● **Problem statement**
Lines below that include "大阪メトロ御堂筋線" are the answer; copy each one.

(Saved entries)
------------------------------------------------------------
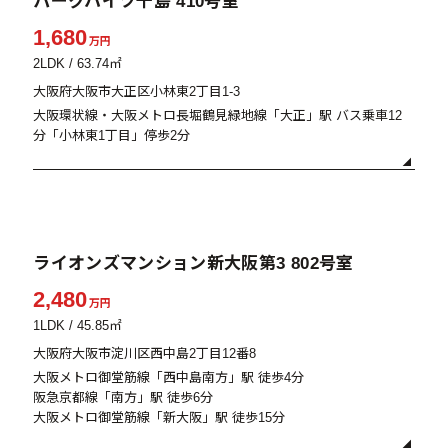
パークハイツ千島 410号室
1,680
万円
2LDK / 63.74㎡
大阪府大阪市大正区小林東2丁目1-3
大阪環状線・大阪メトロ長堀鶴見緑地線「大正」駅 バス乗車12
分「小林東1丁目」停歩2分
販売中
ライオンズマンション新大阪第3 802号室
2,480
万円
1LDK / 45.85㎡
大阪府大阪市淀川区西中島2丁目12番8
大阪メトロ御堂筋線「西中島南方」駅 徒歩4分
阪急京都線「南方」駅 徒歩6分
大阪メトロ御堂筋線「新大阪」駅 徒歩15分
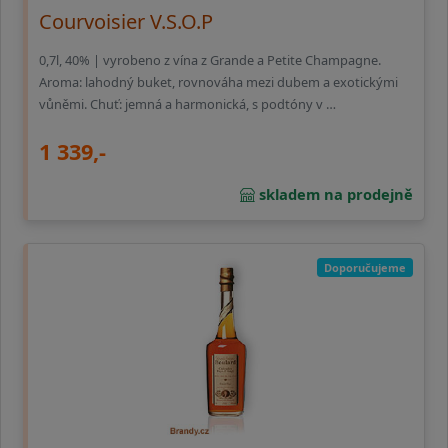
Courvoisier V.S.O.P
0,7l, 40% | vyrobeno z vína z Grande a Petite Champagne.
Aroma: lahodný buket, rovnováha mezi dubem a exotickými
vůněmi. Chuť: jemná a harmonická, s podtóny v …
1 339,-
skladem na prodejně
Doporučujeme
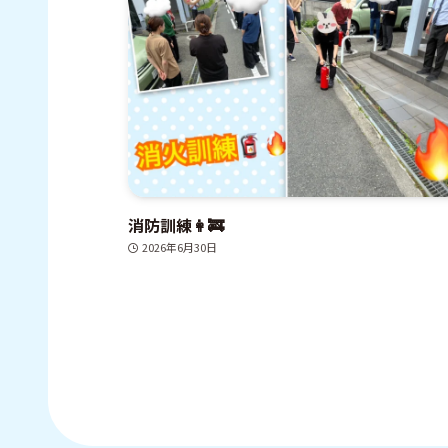
消防訓練👩‍🚒
2026年6月30日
------------------------------------------------------------
● **Solution to this exercise**
大阪メトロ御堂筋線「西中島南方」駅 徒歩4分
大阪メトロ御堂筋線「新大阪」駅 徒歩15分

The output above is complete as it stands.